Why Compliments Are Hard To Accept | Uncustomary

Here’s Why Compliments Are So Hard to Accept, and How to Change That.

We often hear that we need to learn how to handle constructive criticism. From the openness of the workplace to the intimacy of our private relationships, accepting criticism gracefully is a highly valued skill.

Conversely, learning to receive compliments isn’t given the same level of attention. Yet, many of us find it just as hard, if not harder.

How come? Compliments are nice; we should be able to accept them with open hearts. Why can’t we? And more importantly, what can we do about it?

“I Find You Beautiful”

When she was in high-school, 18-year-old Shea Glover walked up to her fellow students, gave them a compliment, and filmed their reactions

In a 5-minute video, we see surprised teenagers smiling and blushing in embarrassment. Some would not even let the compliment land, while others looked away in disbelief. And we hear them say: “Shut up! Clearly you’re being goofy,” “This is so awkward,” “Wait, hold up,” “Are you serious?” or even “I kind of don’t believe you at this point.” 

A few students tried to return the compliment, but others downplayed it with words like: “I wore makeup today,” or “You’re making me blush, I’m going to look cheesy.”

Deflecting, downplaying, or sending back the compliment as fast as possible. All strategies we use when someone takes us by surprise with a compliment we didn’t expect. 

Sound familiar?  

Hiding Our Vulnerability

There are countries where compliments are reserved to small children. Adults view them as patronizing and a tad condescending.

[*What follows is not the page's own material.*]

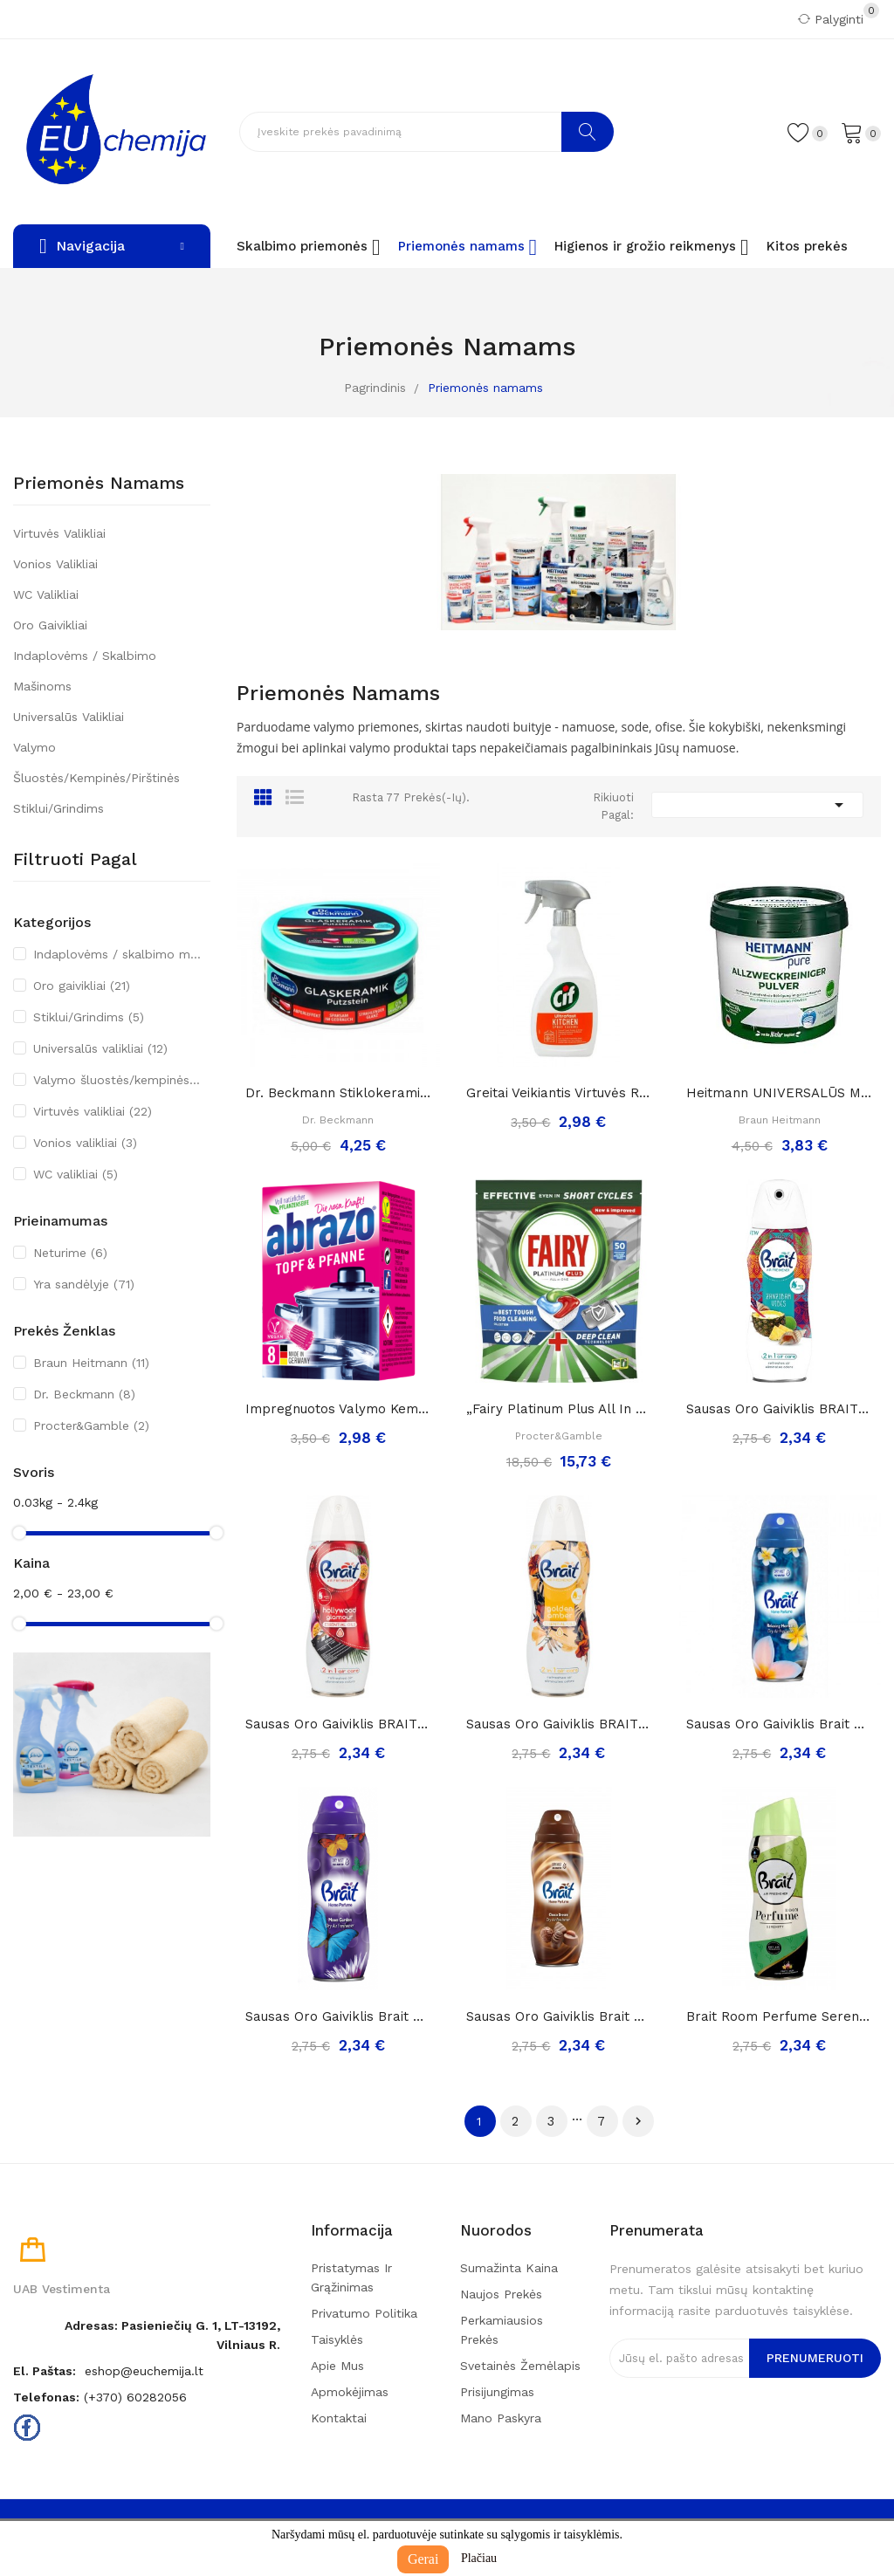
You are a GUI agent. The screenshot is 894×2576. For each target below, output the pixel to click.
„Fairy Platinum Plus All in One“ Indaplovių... (559, 1409)
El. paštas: (44, 2371)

But cultural factors aside, most of our difficulties with accepting compliments stem from the same issue: a low self-esteem and a lack of confidence. 

When our feelings of self-worth are not on par with the compliment received, it creates a cognitive dissonance. An uncomfortable cognitive dissonance. Which we’ll want resolved ASAP.

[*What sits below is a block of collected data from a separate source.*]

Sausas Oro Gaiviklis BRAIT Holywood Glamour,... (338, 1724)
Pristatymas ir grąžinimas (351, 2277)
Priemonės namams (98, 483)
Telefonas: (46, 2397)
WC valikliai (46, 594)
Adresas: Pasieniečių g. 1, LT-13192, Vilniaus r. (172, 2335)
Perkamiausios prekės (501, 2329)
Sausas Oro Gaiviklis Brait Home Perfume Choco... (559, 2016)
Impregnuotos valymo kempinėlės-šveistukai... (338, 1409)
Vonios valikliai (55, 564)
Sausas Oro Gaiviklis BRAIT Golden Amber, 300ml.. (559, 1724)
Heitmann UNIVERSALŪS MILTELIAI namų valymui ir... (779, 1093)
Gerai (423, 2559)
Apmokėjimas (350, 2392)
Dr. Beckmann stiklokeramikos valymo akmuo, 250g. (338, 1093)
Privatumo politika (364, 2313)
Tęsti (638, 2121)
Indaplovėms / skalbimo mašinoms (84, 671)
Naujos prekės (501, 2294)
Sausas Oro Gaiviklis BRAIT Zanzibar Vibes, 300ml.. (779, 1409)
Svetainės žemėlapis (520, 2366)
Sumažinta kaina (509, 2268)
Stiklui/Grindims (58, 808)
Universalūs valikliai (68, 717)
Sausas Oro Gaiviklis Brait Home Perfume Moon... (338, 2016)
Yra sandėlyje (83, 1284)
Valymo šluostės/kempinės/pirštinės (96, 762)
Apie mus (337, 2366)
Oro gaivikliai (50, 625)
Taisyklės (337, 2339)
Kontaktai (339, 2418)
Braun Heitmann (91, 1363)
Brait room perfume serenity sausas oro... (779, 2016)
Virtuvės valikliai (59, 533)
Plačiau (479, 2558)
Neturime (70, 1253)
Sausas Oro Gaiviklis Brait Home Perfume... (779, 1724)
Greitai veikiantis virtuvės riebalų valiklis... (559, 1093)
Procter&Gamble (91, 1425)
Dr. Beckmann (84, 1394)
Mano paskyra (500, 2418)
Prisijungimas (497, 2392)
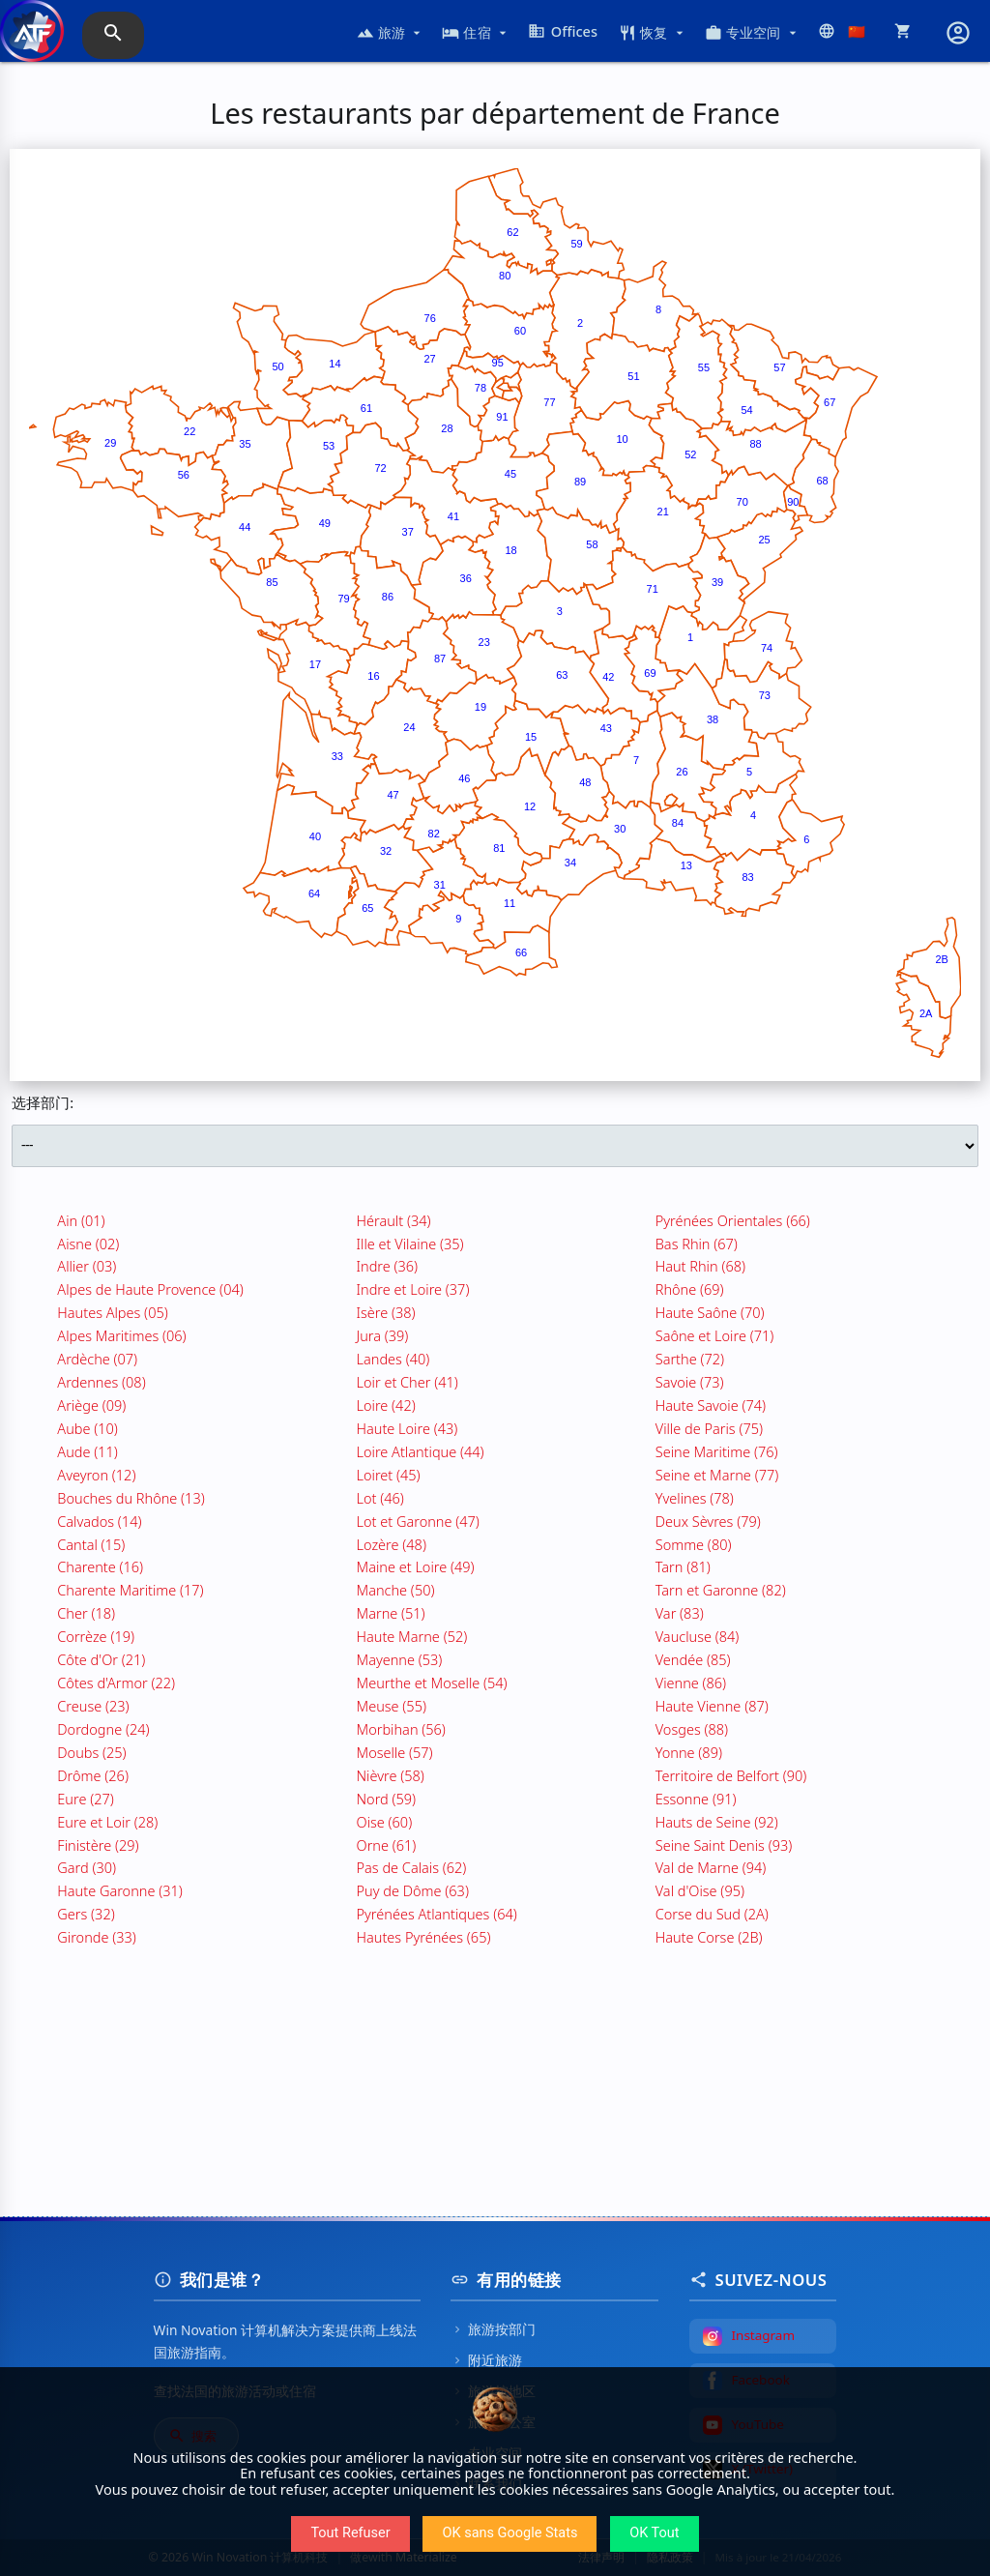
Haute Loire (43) (407, 1428)
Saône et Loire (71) (714, 1335)
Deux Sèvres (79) (708, 1521)
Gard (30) (86, 1867)
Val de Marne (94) (711, 1867)
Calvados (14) (99, 1521)
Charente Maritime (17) (130, 1589)
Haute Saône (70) (710, 1312)
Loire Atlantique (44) (420, 1451)
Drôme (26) (93, 1775)
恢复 (653, 33)
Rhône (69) (689, 1289)
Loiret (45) (389, 1474)
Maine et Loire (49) (416, 1566)
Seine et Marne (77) (717, 1474)
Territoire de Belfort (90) (731, 1775)
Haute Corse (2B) (709, 1937)
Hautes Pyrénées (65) (424, 1937)
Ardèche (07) (97, 1358)
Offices (562, 31)
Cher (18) (86, 1613)
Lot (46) (380, 1498)
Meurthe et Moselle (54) (432, 1682)
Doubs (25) (91, 1752)
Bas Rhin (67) (696, 1243)
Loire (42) (386, 1405)
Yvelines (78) (694, 1498)
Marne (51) (391, 1613)
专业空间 (753, 33)
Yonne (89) (688, 1752)
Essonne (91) (696, 1798)
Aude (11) (87, 1451)
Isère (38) (386, 1312)
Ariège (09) (91, 1405)
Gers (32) (85, 1913)
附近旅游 (486, 2360)
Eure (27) (85, 1798)
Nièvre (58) (390, 1775)
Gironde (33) (96, 1937)
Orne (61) (387, 1845)
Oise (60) (385, 1821)
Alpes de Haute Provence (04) (150, 1289)
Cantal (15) (91, 1544)
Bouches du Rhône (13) (130, 1498)
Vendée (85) (693, 1659)
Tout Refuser (350, 2533)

Which is why we get interactions like these:

  • Your report was super useful at the meeting today.
  • Thanks. I had a lot of help from Google.

There. Now the spotlight is away from us, which means our boss won’t see all our flaws either. 

Or:

  • This dress looks great on you!
  • Not as good as how you look with that hat!

Bam. Our friend paid us a compliment, but just like a professional ping-pong player, we’ve sent it right back at them. The focus is off us, we are not in their debt anymore, and it feels better.

Self-Preserving Strategies

In an attempt to hide our vulnerabilities from people we care about, we deflect and downplay incoming compliments.

We believe that if we lower their expectations enough, they won’t be disappointed when we – inevitably – fail them. And by refusing to believe in compliments we receive, we also save ourselves the heartbreak and disappointment when we don’t live up to them.

Read this again: if we refuse to acknowledge compliments, it could be because our brain is protecting us from being disappointed in ourselves.

But at the same time, we let our fears sabotage our relationships.

There is also an element of mistrust. “Why is this person saying these nice things, when I know they are not true?” We simply might be reluctant to accept compliments because we attach ulterior motives and irony where there might be none.

And finally, we humans have a tendency to look for hints around us that reinforce what we already believe about ourselves. Quite simply, a compliment that clashes with our belief system will feel fake. Which is why we’ll be quick to dismiss it.

A Better Framework

The problem with discounting compliments is that it turns positive interactions into negative ones. Conversations where our strengths are highlighted shift to conversations about weaknesses, inadequacies, and shortcomings.

To sidestep this process, authors, wellness consultants, and partners Suzan Pileggi Pawelski and James Pawelski propose a new framework: Accept, Amplify, and Advance.

In their book, Happy Together: Using the Science of Positive Psychology to Build Love That Lasts, they suggest we can train ourselves to accept a compliment instead of deflecting it. Then we should take a moment to amplify the good feelings, to take them in without discounting them. Finally, we should advance, using the compliment as an opportunity to connect and ask questions. 

By following these three simple steps, they argue we can generate deeper conversations, leading to stronger bonds and more meaningful connections.

Changing Our Perspective

Another course of action is to distance ourselves from the emotions attached to the compliments we receive. Just like counting in a foreign language helps remove emotions from financial decisions, reframing a compliment in abstract terms helps accepting it and feeling more positively about it.

And let’s keep in mind: people give us compliments because they want to. 

Let’s put ourselves in their shoes. If we complimented someone, would we expect them to discount it and downplay what they did to deserve it? No. Similarly, would we feel disappointed if they didn’t live up to that compliment in the future? No.

A compliment is a way for someone to thank you for something you brought into their world. Let’s remember that.

Fake It till You Make It

In the process of learning to accept compliments, there is nothing wrong with using a simple, default response. Then in the longer term, think about removing self-doubt that made you question the compliments. Step back, look at things objectively, reassess why you are given the compliments, and learn the compliment is also meaningful to the person who gave it to you. 

Being confident enough to accept compliments will take some time. But you can absolutely learn this skill, and there is even a shortcut: learning how to compliment yourself.

Self-love, and caring enough about yourself to notice things you do well, will do wonders for your confidence. 

You can use simple statements such as: “I love myself because…” or “I am grateful for being able to use the following gifts…”

Validation will first come from you, not what others think of you. 

Learning to accept compliments won’t happen overnight, but with practice, patience, and self love, we will make sure the positive cycle of compliments won’t stop with us. 

We will also reap the benefits, with better relationships. Better relationships with others, sure, but more importantly, a better, more confident relationship with ourselves.